In the regular season, the biggest play of the year belonged to Ryan Braun's 2-out 8th inning home run giving the Brewers the lead against the Cubs on the last day of the season. The game was meaningless to the Cubs, but to Braun and the Brewers the play earned 2.4% of a World Series title.

Like WPA, Championship Win Probability Added doesn't tell you everything, but it does paint an informed picture of how plays and players impacted a team's chances for a championship over the course of a game, a season, and a career. While you may not want to choose your MVP by it, it's a fun an informative stat in its own right.


Good stuff, Sky. If I understand correctly, your system calculates ChampLI as the difference between current Champ% and Champ% if the team wins.

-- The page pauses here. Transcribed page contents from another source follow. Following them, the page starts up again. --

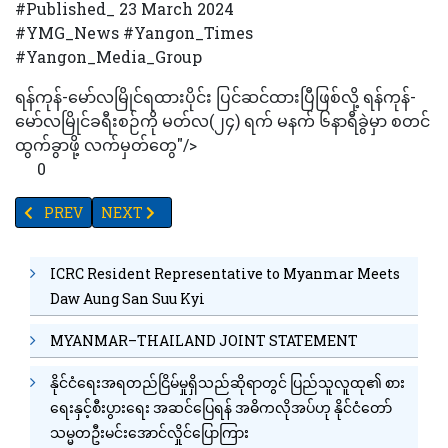
#Published_ 23 March 2024
#YMG_News #Yangon_Times
#Yangon_Media_Group
ရန်ကုန်-မော်လမြိုင်ရထားပိုင်း ပြင်ဆင်ထားပြီဖြစ်လို့ ရန်ကုန်-
မော်လမြိုင်ခရီးစဉ်ကို မတ်လ(၂၄) ရက် မနက် ၆နာရီခွဲမှာ စတင်
ထွက်ခွာဖို့ လက်မှတ်တွေ"/>
0
PREVIOUS ARTICLE: ရွှေတိဂုံနှင့် ပုဂံ ယွန်းဘုရားပုံစံတူငယ်များကို အိန္ဒိ
NEXT ARTICLE: မတ်လကုန်အထိ ပဲစဉ်းငုံဈေးကွက် အက
PREV
NEXT
ICRC Resident Representative to Myanmar Meets
Daw Aung San Suu Kyi
MYANMAR–THAILAND JOINT STATEMENT
နိုင်ငံရေးအရတည်ငြိမ်မှုရှိသည်ဆိုရာတွင် ပြည်သူလူထု၏ စား
ရေးနှင့်စီးပွားရေး အဆင်ပြေရန် အဓိကလိုအပ်ဟု နိုင်ငံတော်
သမ္မတဦးမင်းအောင်လှိုင်ပြောကြား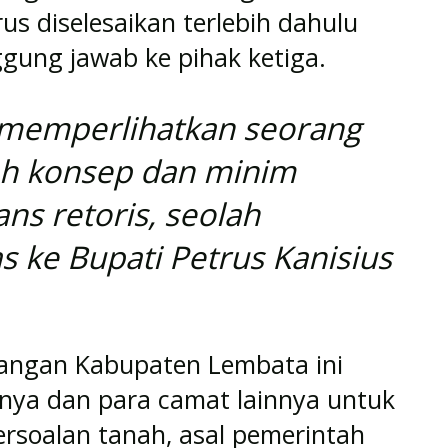
us diselesaikan terlebih dahulu
gung jawab ke pihak ketiga.
u memperlihatkan seorang
h konsep dan minim
ans retoris, seolah
 ke Bupati Petrus Kanisius
angan Kabupaten Lembata ini
nya dan para camat lainnya untuk
soalan tanah, asal pemerintah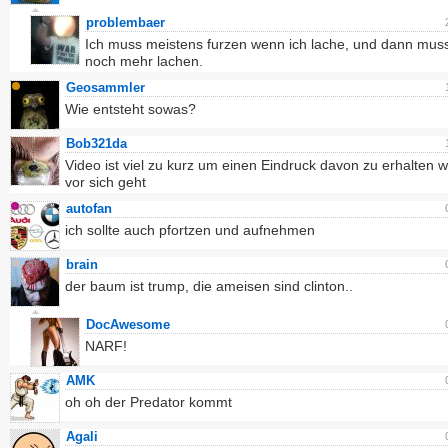
problembaer
Ich muss meistens furzen wenn ich lache, und dann muss
noch mehr lachen.
Geosammler
Wie entsteht sowas?
Bob321da
Video ist viel zu kurz um einen Eindruck davon zu erhalten 
vor sich geht
autofan
ich sollte auch pfortzen und aufnehmen
brain
der baum ist trump, die ameisen sind clinton..
DocAwesome
NARF!
AMK
oh oh der Predator kommt
Agali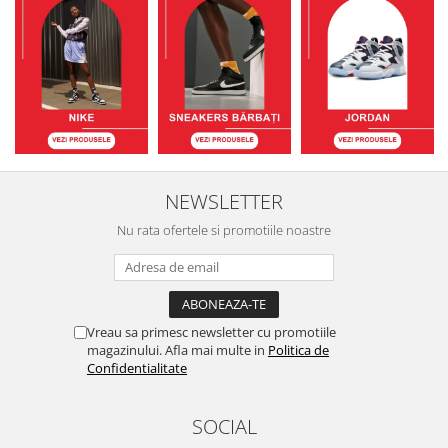
NEWSLETTER
Nu rata ofertele si promotiile noastre
Vreau sa primesc newsletter cu promotiile
magazinului. Afla mai multe in
Politica de
Confidentialitate
SOCIAL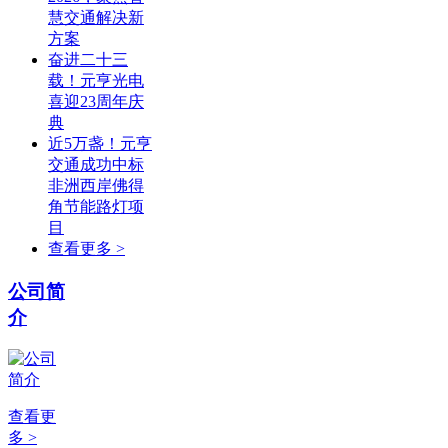
慧交通解决新
方案
奋进二十三
载！元亨光电
喜迎23周年庆
典
近5万盏！元亨
交通成功中标
非洲西岸佛得
角节能路灯项
目
查看更多 >
公司简
介
查看更
多 >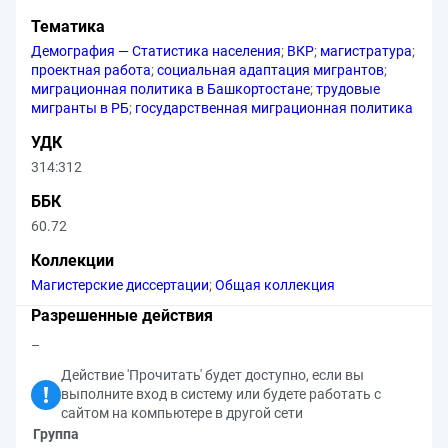
Тематика
Демография — Статистика населения
;
ВКР
;
магистратура
;
проектная работа
;
социальная адаптация мигрантов
;
миграционная политика в Башкортостане
;
трудовые
мигранты в РБ
;
государственная миграционная политика
УДК
314:312
ББК
60.72
Коллекции
Магистерские диссертации
;
Общая коллекция
Разрешенные действия
–
Действие 'Прочитать' будет доступно, если вы
выполните вход в систему или будете работать с
сайтом на компьютере в другой сети
Группа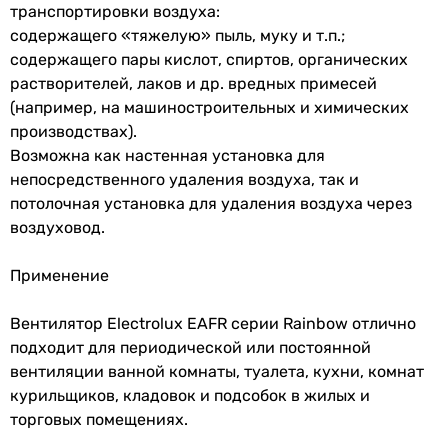
-
транспортировки воздуха:
декоративная панель, световой индикатор
содержащего «тяжелую» пыль, муку и т.п.;
Характеристики, комплектация и фотографии Electrolux
Rainbow EAFR-150TH White носят ознакомительный характер
декоративная панель
содержащего пары кислот, спиртов, органических
и могут изменяться производителем без уведомления.
световой индикатор
растворителей, лаков и др. вредных примесей
Магазин не несет ответственности за изменения,
декоративная панель
(например, на машиностроительных и химических
внесенные производителем.
-
производствах).
Возможна как настенная установка для
Материал обратного клапана
непосредственного удаления воздуха, так и
пластик
потолочная установка для удаления воздуха через
полиэтилен
воздуховод.
полиэтилен
полиэтилен
Применение
полиэтилен
полиэтилен
Вентилятор Electrolux EAFR серии Rainbow отлично
пластик
подходит для периодической или постоянной
полиэтилен
вентиляции ванной комнаты, туалета, кухни, комнат
Настройки таймера задержки выключения
курильщиков, кладовок и подсобок в жилых и
от 1 до 20 минут (регулируемый)
торговых помещениях.
от 2 до 30 минут (регулируемый)
от 2 до 30 минут (регулируемый)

Now, you are including the impact of the opponent's Champ%, too, if they lose?

The system calculates the probability of a team winning the World Series to get its baseline. Then it assumes that the team in question wins it's next game. And the algorithm knows who that next game is against. So now the updated standings will show 1 more win for the team in question and 1 more loss for its opponent. Then it recalculates the probability of the team in question winning the World Series based on the new standings after that one game has been played. The difference between the two probabilities is what creates Champ LI.

I'm fascinated by the logic that says Mark Teixiera was the reason the Angels won so many games despite the fact that they were already 26 games over 500 when they acquired him. Does that make sense to anyone else?

I really like the addition of opponent in the algorithm. It is interesting to see that Arizona's games against LA in mid-July have higher leverage than any non-LA game they play the whole year. It argues for teams in tight races, even early in the season, stacking their rotations, if they can, going into series with division rivals.

The Angels certainly didn't need Tex for the regular season. When they got him the Angels had a Champ LI of .16 and within a couple weeks the Angels games were meaningless. Teixiera's regular season Champ WPA with the Angels: 0.04%.

Sky, any chance you could show a list of last year's top 10 in championships added? It would be nice to see the regular season leaders (to compare with the MVP awards) and the overall leaders including the postseason.

Is the system closed? How many "Championships Added" are there throughout the 2008 season if you add every player's Champ WPA together? Or is it zero-sum with the pitcher earning negative CWPA for giving up events to the hitter?

Great question Ben. For playoff series, Champ WPA is a zero-sum system, just like regular WPA. So when JD Drew lost 6.5% of a World Series title, David Price won 6.5% of a World Series.

However, things can vary with the regular season. For instance, Braun's homer on the last day of the season gained 2.4% of a World Series title, but for Bobby Howry, who gave up the homer, the game was meaningless, so 0% was lost. By the same token, had the Brewers lost the game, they would have lost 6.25% of a title, while the Cubs would have gained 0% by winning.

So to answer your question, if teams in pennant races BEAT those playing meaningless games, the total Champ WPA will be slightly larger than 1, but if the teams in the pennant races LOSE those games, the total Champ WPA will be slightly smaller than 1.

I'm still unclear how this differs from Studes' system in the articles. Sure, there are subtle differences, but isn't the big picture the same?